On the issue of energy uncertainty, state blackouts, rising electricity and gas prices,
and the decommissioning of older, high carbon-producing, power stations, all added to
the controversies over a national plan for reliable and sustainable energy production.
After severe blackouts in South Australia following the closure of old power stations and
the reliance on wind, solar and the national grid supply, the issue of future electricity
supply erupted as a national concern, with both sides of politics blaming each other for
a persistent failure to act or for adopting sub-optimal policies. Indeed, a report of the
Energy Security Board (ESB), established in August 2017 and chaired by Professor
Kerry Schott, stated: “fifteen years of climate policy instability has complicated long-
term investments […] left our energy system vulnerable to escalating prices while being
both less reliable and secure” (ESB National Energy Guarantee, Consultation Paper
2018, p.5). A political feud erupted between federal Energy Minister Josh Frydenberg
and South Australian Premier Jay Wetherill largely over acrimonious personal
criticisms, but also over the federal government’s preference to retain fossil-fuel
generation of electricity while the Premier was pushing for a 75 per cent renewable
energy target for his state by 2025. The federal government also signalled that it may
consider some form of nuclear power generation by joining an international nuclear
energy forum (GIF) which researches next-generation nuclear reactors.
Meanwhile, by Christmas Malcolm Turnbull continued to accumulate consecutive
negative Newspoll ratings for the Coalition, which by now totalled twenty-five losses in
a row to Labor on a two-party preferred basis.
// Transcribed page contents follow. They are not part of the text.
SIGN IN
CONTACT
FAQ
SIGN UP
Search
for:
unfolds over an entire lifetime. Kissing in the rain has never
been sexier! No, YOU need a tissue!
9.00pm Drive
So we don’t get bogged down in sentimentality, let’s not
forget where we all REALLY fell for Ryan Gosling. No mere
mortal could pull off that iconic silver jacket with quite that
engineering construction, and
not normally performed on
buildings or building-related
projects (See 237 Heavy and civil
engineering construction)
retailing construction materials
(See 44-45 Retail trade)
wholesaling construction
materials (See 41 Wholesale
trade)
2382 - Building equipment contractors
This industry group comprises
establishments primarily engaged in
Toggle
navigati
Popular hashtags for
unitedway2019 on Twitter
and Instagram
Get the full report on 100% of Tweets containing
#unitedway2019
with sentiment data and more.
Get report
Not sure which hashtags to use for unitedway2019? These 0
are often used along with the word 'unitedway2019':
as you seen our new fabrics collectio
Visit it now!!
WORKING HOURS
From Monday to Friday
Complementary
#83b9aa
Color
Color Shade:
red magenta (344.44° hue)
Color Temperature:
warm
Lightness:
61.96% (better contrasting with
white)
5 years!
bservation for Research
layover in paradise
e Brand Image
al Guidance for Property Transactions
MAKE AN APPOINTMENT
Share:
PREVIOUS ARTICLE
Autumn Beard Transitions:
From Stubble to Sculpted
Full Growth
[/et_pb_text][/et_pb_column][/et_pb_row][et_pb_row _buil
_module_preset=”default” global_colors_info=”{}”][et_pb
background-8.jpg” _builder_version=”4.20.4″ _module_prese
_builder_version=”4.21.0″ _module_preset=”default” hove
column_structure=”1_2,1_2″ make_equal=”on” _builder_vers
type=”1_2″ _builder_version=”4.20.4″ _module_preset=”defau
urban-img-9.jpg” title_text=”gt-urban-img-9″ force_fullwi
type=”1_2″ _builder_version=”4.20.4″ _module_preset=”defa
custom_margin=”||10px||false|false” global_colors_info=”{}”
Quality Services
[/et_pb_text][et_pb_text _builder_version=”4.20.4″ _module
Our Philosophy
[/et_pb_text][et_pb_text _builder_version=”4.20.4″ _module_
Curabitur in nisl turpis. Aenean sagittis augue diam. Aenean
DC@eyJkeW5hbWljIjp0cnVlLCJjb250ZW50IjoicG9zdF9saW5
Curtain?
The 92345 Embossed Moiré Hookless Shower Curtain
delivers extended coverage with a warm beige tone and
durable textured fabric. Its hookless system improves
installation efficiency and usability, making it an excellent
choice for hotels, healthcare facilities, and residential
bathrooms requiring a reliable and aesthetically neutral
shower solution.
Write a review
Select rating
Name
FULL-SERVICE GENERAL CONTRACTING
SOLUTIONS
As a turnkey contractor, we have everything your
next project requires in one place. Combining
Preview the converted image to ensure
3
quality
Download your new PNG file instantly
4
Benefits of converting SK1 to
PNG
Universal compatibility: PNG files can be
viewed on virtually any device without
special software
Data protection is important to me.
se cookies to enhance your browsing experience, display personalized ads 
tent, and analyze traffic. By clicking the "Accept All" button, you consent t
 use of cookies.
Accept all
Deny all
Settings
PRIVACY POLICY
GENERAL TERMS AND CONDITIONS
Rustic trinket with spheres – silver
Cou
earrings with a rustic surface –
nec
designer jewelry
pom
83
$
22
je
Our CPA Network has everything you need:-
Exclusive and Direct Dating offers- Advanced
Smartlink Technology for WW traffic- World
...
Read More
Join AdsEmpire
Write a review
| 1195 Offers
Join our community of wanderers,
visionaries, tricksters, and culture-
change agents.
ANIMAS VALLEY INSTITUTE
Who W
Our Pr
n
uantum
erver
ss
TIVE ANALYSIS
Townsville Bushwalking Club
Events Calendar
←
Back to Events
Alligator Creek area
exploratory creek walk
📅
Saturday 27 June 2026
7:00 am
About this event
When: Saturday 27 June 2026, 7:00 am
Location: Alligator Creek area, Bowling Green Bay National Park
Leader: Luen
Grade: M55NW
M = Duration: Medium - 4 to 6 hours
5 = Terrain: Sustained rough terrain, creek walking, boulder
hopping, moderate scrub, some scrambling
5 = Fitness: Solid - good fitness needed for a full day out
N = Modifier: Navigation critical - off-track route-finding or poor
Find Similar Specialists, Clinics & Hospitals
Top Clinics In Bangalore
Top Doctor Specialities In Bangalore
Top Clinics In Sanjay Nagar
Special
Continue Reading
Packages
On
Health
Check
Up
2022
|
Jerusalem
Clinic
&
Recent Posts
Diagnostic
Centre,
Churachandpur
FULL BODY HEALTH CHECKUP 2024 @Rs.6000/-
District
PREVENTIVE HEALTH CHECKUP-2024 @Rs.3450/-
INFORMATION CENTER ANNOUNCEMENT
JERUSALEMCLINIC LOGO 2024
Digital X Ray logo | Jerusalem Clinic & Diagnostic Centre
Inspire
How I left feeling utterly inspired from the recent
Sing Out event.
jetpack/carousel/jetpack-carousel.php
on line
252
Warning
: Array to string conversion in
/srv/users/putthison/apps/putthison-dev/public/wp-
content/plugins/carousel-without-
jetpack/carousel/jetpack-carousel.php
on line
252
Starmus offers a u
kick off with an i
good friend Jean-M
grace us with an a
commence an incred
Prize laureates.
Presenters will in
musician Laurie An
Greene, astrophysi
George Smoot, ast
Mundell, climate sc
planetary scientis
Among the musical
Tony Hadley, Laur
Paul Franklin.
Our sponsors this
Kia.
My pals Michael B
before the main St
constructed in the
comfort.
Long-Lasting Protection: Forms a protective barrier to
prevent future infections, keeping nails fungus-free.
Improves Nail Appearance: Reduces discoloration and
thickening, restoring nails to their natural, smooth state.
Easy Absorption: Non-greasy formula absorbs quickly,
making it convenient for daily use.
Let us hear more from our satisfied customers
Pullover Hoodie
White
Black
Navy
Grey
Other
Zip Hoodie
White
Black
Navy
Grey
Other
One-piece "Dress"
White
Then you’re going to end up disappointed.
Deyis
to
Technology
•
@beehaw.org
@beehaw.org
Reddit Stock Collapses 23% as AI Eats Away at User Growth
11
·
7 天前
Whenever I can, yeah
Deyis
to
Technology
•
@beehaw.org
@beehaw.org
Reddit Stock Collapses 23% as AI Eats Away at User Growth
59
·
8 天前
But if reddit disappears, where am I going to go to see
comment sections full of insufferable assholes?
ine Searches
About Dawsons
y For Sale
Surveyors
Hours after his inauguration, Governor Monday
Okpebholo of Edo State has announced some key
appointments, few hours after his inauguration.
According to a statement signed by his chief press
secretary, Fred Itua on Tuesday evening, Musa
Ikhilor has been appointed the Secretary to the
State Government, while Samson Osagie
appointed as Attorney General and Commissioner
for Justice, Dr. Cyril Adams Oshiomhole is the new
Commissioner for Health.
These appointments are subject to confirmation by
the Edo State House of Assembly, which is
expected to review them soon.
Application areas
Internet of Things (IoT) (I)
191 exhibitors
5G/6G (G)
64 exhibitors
These successive defeats in the polls were
now edging towards the magic number of thirty consecutive losses that Abbott had
managed; a figure Turnbull had prominently cited as the main reason why his party
colleagues needed to oust the first-term PM in the leadership coup of 2016. Such is life
in contemporary Australian politics but, oh, how history repeats itself!
New South Wales
July to December 2017
Government and International Relations, University of Sydney
ICAC and Eddie again
On 3 August, the Independent Commission Against Corruption (ICAC) released its
report on Operation Credo, the last of its long-running series of investigations into the
activities of Eddie Obeid. It concerned attempts by Obeid to secure a lucrative public-
private partnership (PPP) from the former Labor Government for Australian Water
Holdings (AWH) to provide water infrastructure in north-western Sydney. The Obeid
family would have benefitted significantly if the arrangement had gone ahead. Obeid’s
close associate, Joe Tripodi, lobbied strongly in the background for the deal.